There has been one consistent opponent of the ban: the Libertarian Party of Indiana. The Chamber of Commerce is actually in favor of the ban. The restauarant and tavern interests have been somewhat soft on this, surprisingly. The owners of the restaurants and bars know who is on their side, and who isn't.

Be clear on this: No Libertarian I know is extolling smoking as a virtue or urging non-smokers to take up the habit. The basis for the opposition is the defense of business owners, who have the right to set their own policies, and who should be free from the heavy hand of government interference. If you don't like secondhand smoke, why not just avoid places that permit it? Is that too high-minded of me? To ask for a little tolerance of people engaging in behavior you don't quite approve of, in places that do not belong to you?

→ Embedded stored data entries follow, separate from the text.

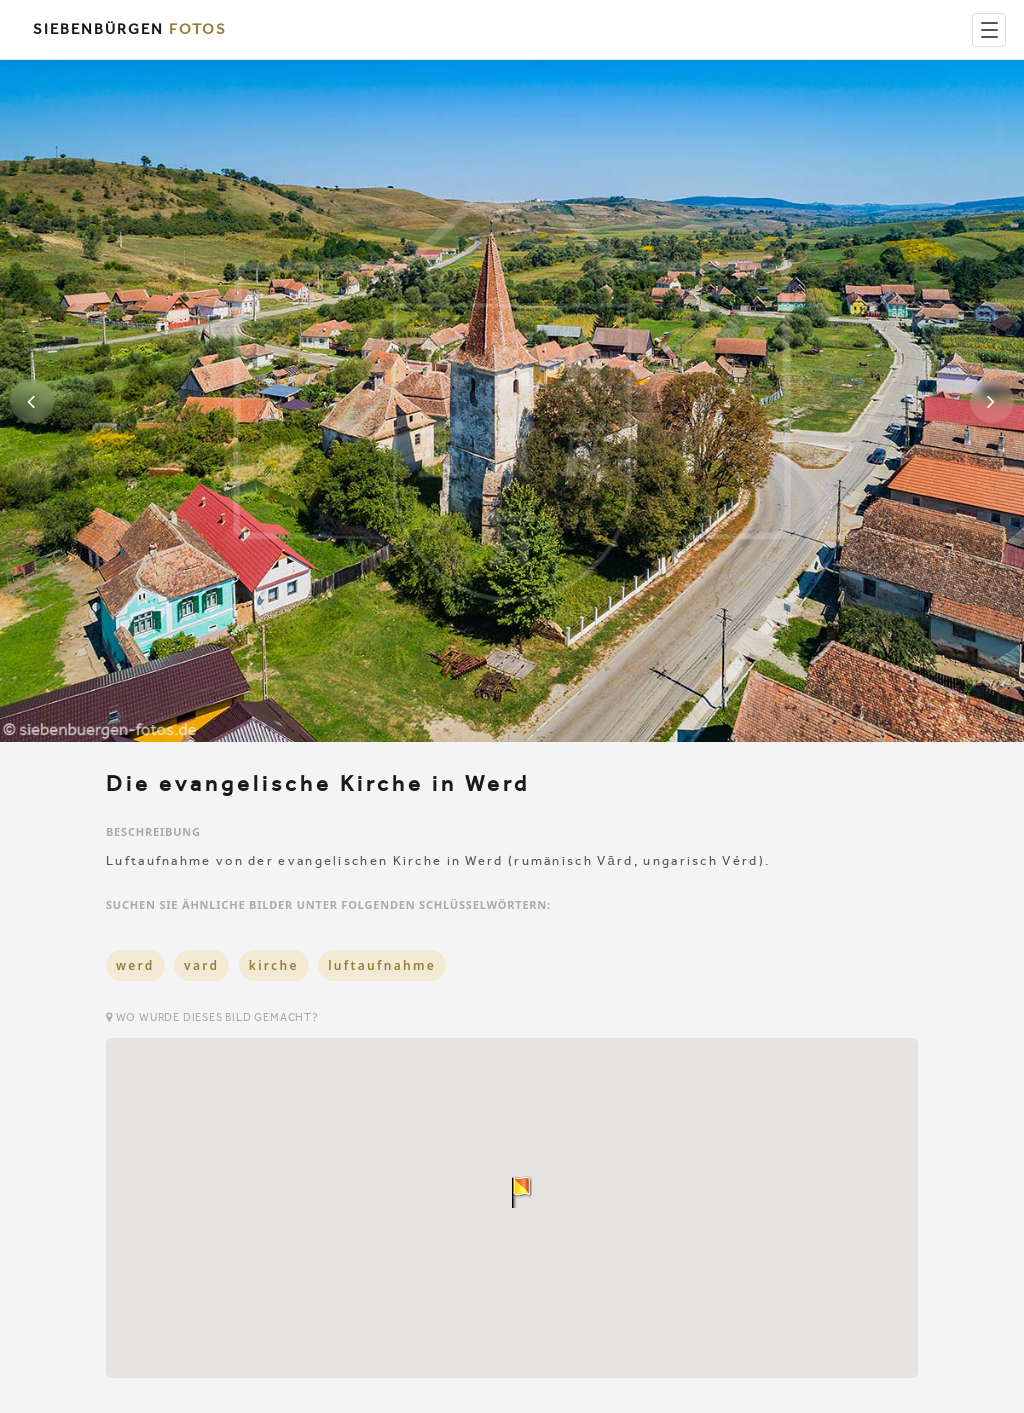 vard (201, 965)
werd (135, 965)
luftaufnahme (382, 965)
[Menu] (989, 30)
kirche (274, 965)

Libertarians have helped expose the fact that some of the money from the big tobacco lawsuit settlement, that was supposed to go for education, has instead gone into lobbying and into issue advocacy lobbying. From the Indy Star story:
At least one opponent -- Brad Klopfenstein, executive director of the state Libertarian Party -- questioned why government is spending thousands on an advertising campaign.

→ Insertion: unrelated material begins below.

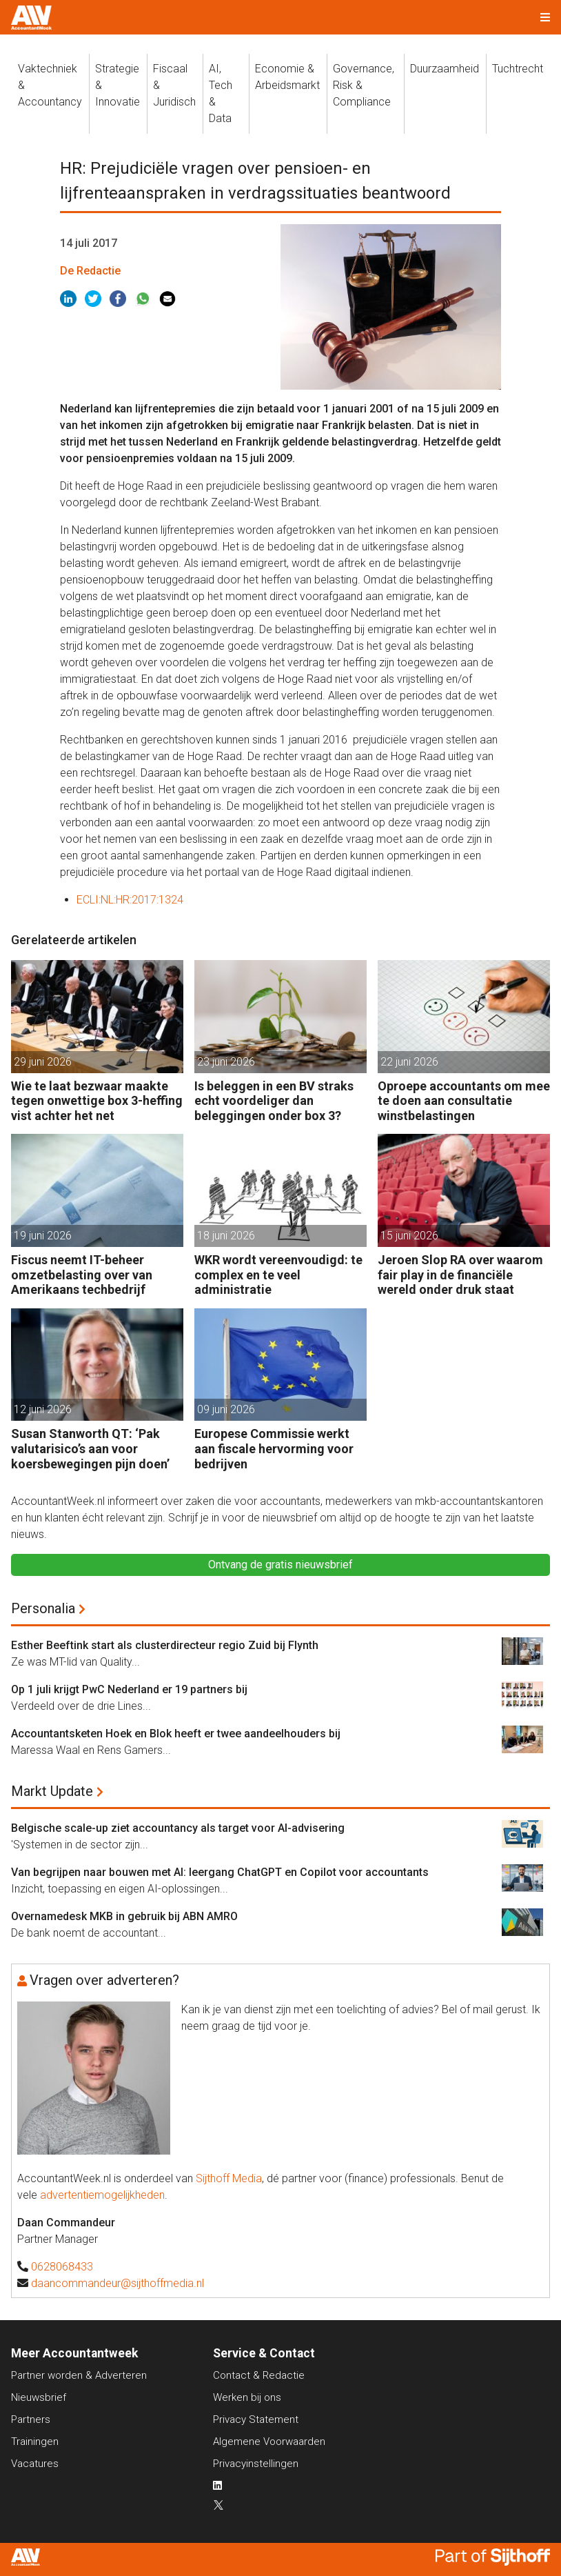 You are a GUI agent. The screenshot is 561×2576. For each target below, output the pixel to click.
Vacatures (35, 2463)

"I personally find it offensive that this money belongs to the state of Indiana," Klopfenstein said. "Suddenly, you have the state of Indiana lobbying other agencies to pass an ordinance."

So, the vote has been postponed. This had begun as the most restrictive law on smoking in the United States. With the help of the Libertarians, it has lost much of its authoritarian bent. It is assumed that the proponents will go back to the committee and pare the regulations down further.

We'll keep fighting to beat it back further. It's one thing for government to decree that smoking is forbidden in government owned place. It's another thing entirely to dictate to individual property owners on how to manage what belongs to them.